Last Week EUR/GBP looked ready to continue a downtrend after the ECB and BoE monetary policy decisions. It appeared that the ECB is gearing up for QE, and the BoE is pushing back its rate hike schedule, both relatively dovish.
However, we saw price bounce up from November’s consolidation low near 0.78. The 4H chart shows the market drifting back up and now testing the consolidation resistance just above 0.7860.
As price approaches 0.7860, and the 4H RSI approaches 60, let’s see what happens If the market fails to push above this area during the 11/10 session, we should anticipate a bearish attempt, again toward the 0.78 low. Let’s examine a trade idea here:
Trade Idea: Short at 0.7860
Stop: 0.7875 (Risk: 15 pips)
Target 1: 0.7815 (Reward: 45 pips)
Target 2: 0.78 (Reward: 60 pips)
Reward to Risk for Target 1
Reward to Risk for Target 2
Now, if the entry is not ideal, 0.7850 can still get a reward to risk of 2:1 with a stop at 0.7875 and a target of 0.78.
If price fails to break back below 0.7835, then the bearish outlook might be in trouble.

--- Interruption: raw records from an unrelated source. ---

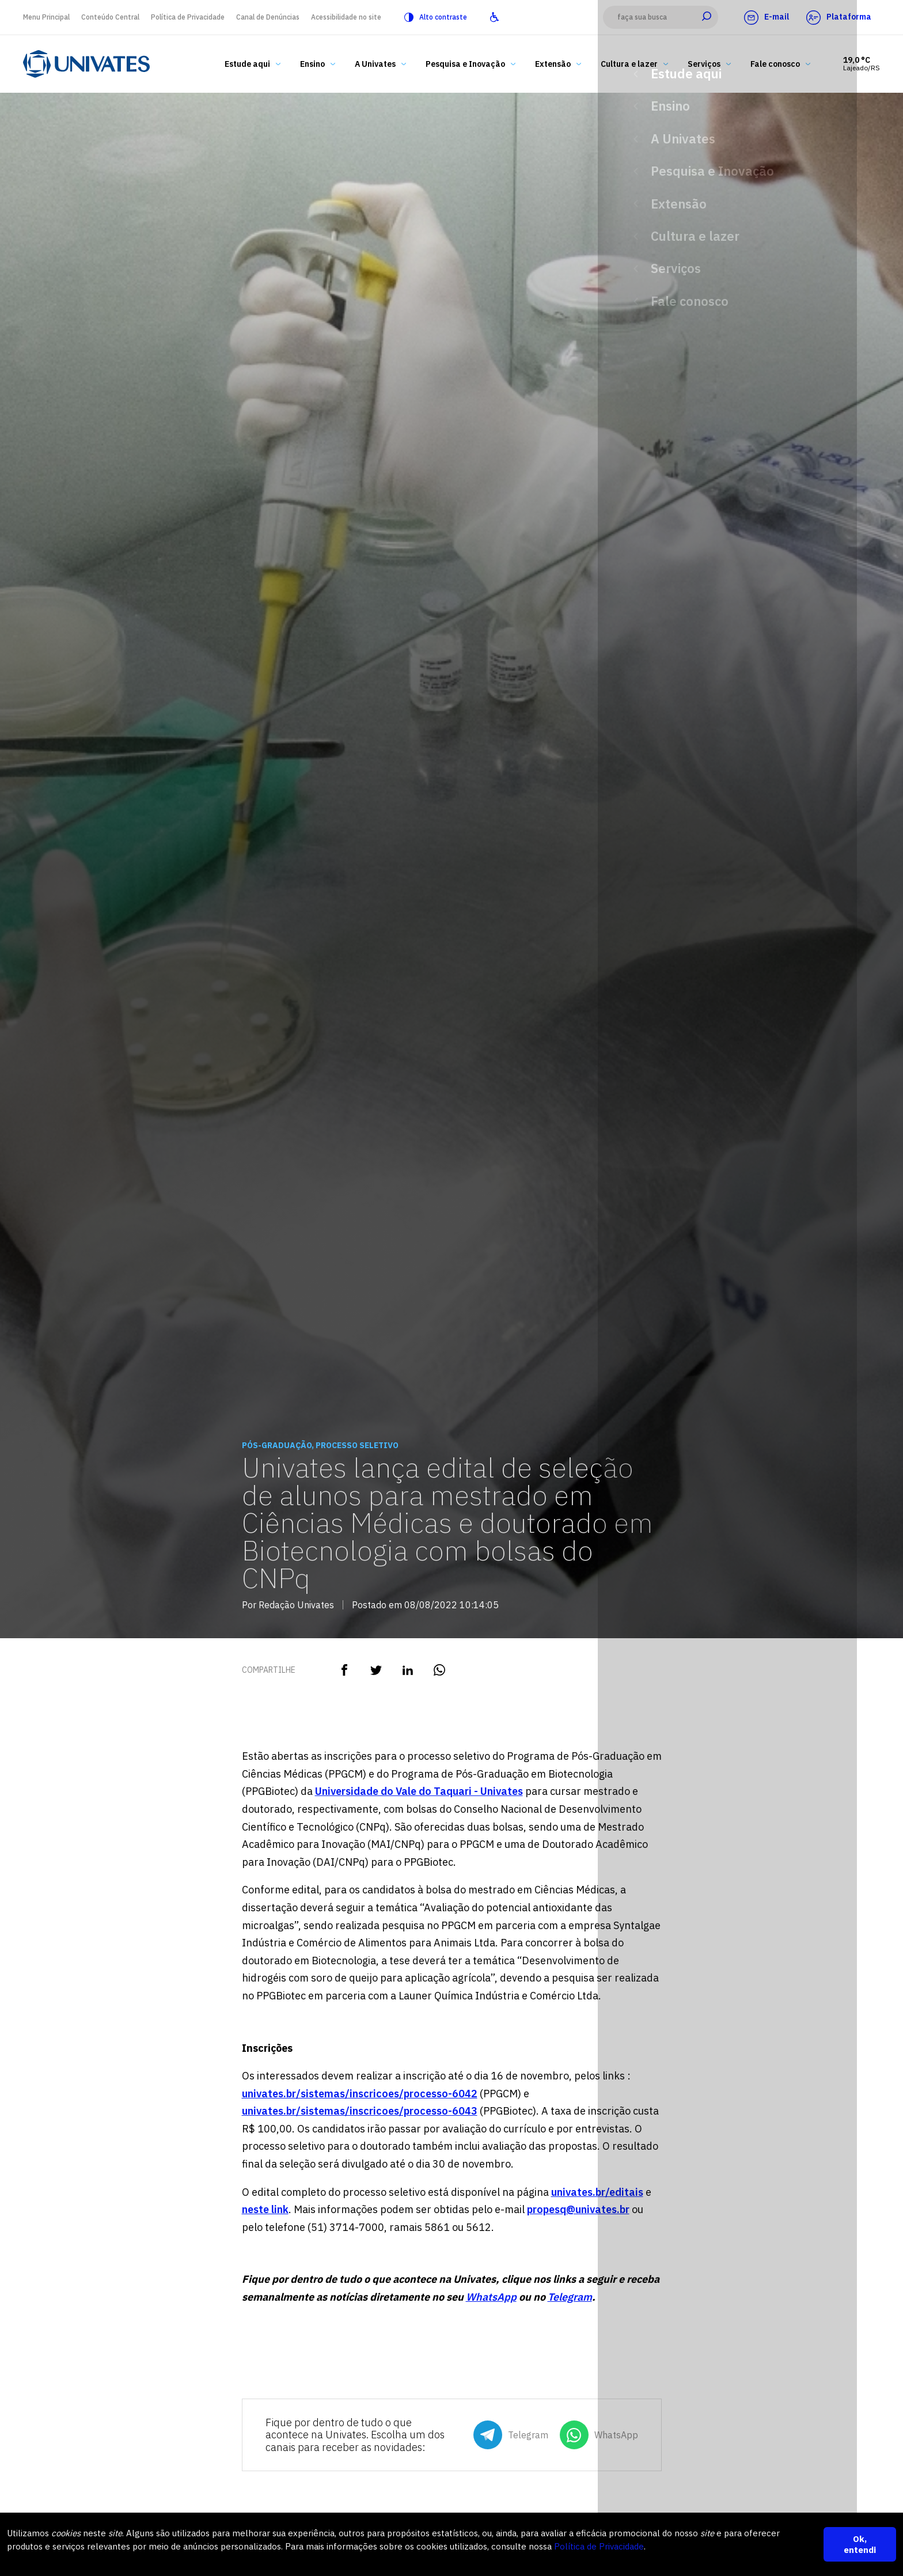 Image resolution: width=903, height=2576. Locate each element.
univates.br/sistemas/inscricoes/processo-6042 (359, 2093)
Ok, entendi (860, 2544)
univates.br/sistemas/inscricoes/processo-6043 (359, 2110)
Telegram (570, 2297)
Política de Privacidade (188, 17)
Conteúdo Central (110, 17)
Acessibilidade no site (346, 17)
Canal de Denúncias (267, 17)
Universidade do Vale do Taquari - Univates (419, 1791)
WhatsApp (491, 2297)
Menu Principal (46, 17)
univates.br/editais (597, 2192)
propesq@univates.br (578, 2209)
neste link (265, 2209) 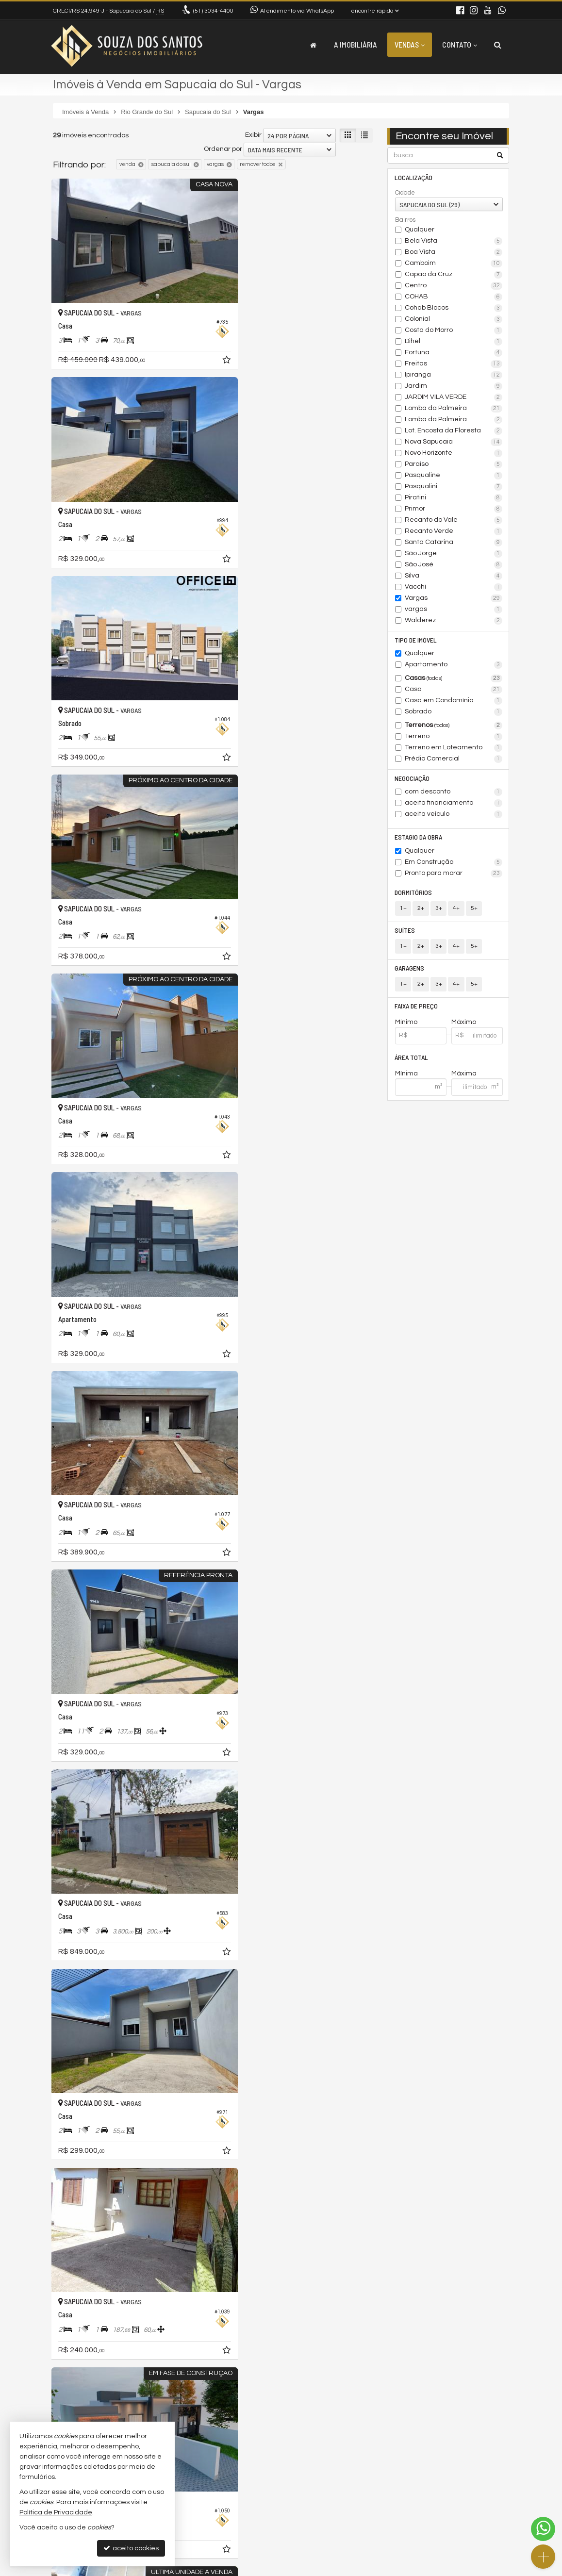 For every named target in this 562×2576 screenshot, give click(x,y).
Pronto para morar (453, 875)
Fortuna (453, 353)
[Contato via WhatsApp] (543, 2529)
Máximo (463, 1026)
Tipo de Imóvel (416, 640)
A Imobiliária (355, 44)
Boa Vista (453, 253)
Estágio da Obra (419, 839)
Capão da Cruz (453, 275)
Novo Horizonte (453, 454)
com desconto (453, 793)
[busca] (498, 45)
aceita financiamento (453, 805)
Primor (453, 509)
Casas (453, 679)
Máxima (464, 1077)
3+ (438, 911)
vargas (453, 610)
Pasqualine (453, 476)
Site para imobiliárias (447, 2568)
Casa (453, 690)
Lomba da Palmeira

A break below 0.7830 should help confirm the bearish outlook as that would mean cross below some support factors within this month’s price range.
A third potential target should be noted. Below 0.7795, the next support would be the 2014-low at 0.7766. If it seems like this scenario is panning out, we should probably take partial profit off a short position before considering an extension to 0.7766 or below.
(click to enlarge)
What if price breaks above 0.7870? Then, EUR/GBP would break above the consolidation range and be above the cluster of 200-, 100-, and 50-period SMAs in the 4H chart.
The thing is, the prevailing trend is still bearish, and the ECB is more dovish than the BoE. We should not expect a bullish trend to develop, but rather sellers to limit the bullish outlook.
The next resistance area is like around 0.7910, a support/resistance pivot. Look for sellers here especially if the 4H RSI is in the oversold area (above 70).